Introduction: Solid and sensitive infectious disease surveillance systems need to be developed and implemented to prevent and control epidemics. Although statutory national infectious disease surveillance systems have been developed in many countries, some challenges remain, such as their limited timeliness, representativeness, and sensitivity, as well as the fact that they cannot capture all local outbreaks that occur in small communities. To overcome these limitations, local community-based infectious disease surveillance systems that meet local needs and can operate with constrained resources need to be developed, especially in remote and rural low-resource areas. This study aimed to develop, implement, and evaluate a voluntary and unique local community-based ophthalmology sentinel surveillance system in Isa city (OSSS-Isa), a remote rural area in Japan.
Methods: For the development of OSSS-Isa, one hospital in Isa city assumed a leading role and developed a network with all medical institutions%uF0BE20 hospitals and clinics in the local community, including 2 ophthalmology clinics as sentinel reporting sites. Surveillance was conducted on a weekly basis from Monday to Sunday. The collection, aggregation, and reporting of the surveillance data were implemented promptly on the same day, Mondays, using a paper-based form and fax. For the evaluation of OSSS-Isa, the study followed the updated guidelines for evaluating public health surveillance systems proposed by the Centers for Disease Control and Prevention to select the evaluation criteria and develop a questionnaire. The questionnaires were then distributed to 20 hospitals and clinics, with the responses evaluated on a five-point Likert scale.

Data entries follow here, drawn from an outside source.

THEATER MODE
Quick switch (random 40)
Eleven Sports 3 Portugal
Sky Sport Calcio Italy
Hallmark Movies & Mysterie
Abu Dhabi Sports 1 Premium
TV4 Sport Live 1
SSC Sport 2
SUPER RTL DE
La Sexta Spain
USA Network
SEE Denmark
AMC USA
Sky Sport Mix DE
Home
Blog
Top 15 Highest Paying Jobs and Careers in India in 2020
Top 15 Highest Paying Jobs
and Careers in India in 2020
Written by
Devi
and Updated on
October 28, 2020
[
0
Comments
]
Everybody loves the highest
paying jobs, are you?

Results: For the implementation of OSSS-Isa, the system issued alerts twice to the networked hospitals and clinics when signs of an increase in the prevalence of a target infectious eye disease appeared in Isa city. After the alerts, the number of cases decreased in the community. Regarding the evaluation survey, physicians from 18 hospitals and clinics responded to the questionnaire (response rate 90%). In contrast to Flexibility, more than 75% of the respondents gave high ratings to Simplicity, Data Quality, Acceptability, Timeliness, and Stability in evaluating OSSS-Isa, with the mean score for these evaluation criteria higher than 3.67.

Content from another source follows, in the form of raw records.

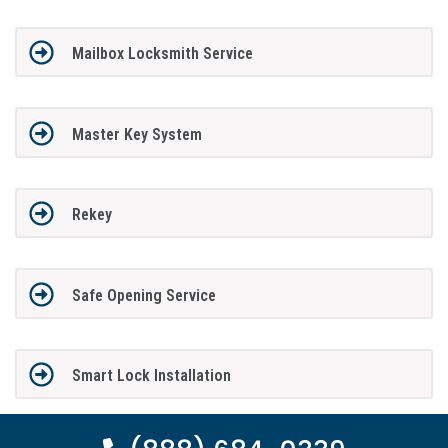
Mailbox Locksmith Service
Master Key System
Rekey
Safe Opening Service
Smart Lock Installation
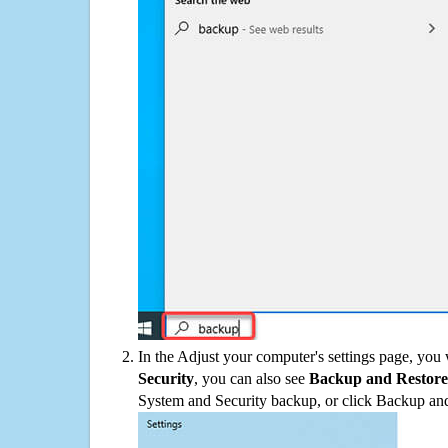
In the Adjust your computer's settings page, you
Security
, you can also see
Backup and Restore
System and Security backup, or click Backup and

Conclusions: The present results indicate that OSSS-Isa has high Simplicity, Data Quality, Acceptability, Timeliness, and Stability, which is highly embedded with the local health-care providers in Isa city. OSSS-Isa contributed to the early and accurate detection of signs of infectious eye disease outbreaks emerging in a small remote rural local community. The success factors seem to include its simple well-designed implementation methods, good external factors, and active human factors suited to the characteristics of the small remote rural community. The OSSS-Isa initiative appears to be a meaningful practical example of successful health advocacy by health-care providers by developing a system at the local social level while going beyond the boundaries of routine medical practice. If voluntary small-scale surveillance systems can complement statutory large-scale ones and work together locally, nationally, and internationally, it might be possible to detect small, unusual happenings that occur in the community, such as emerging infectious diseases, and thereby help avert global outbreaks.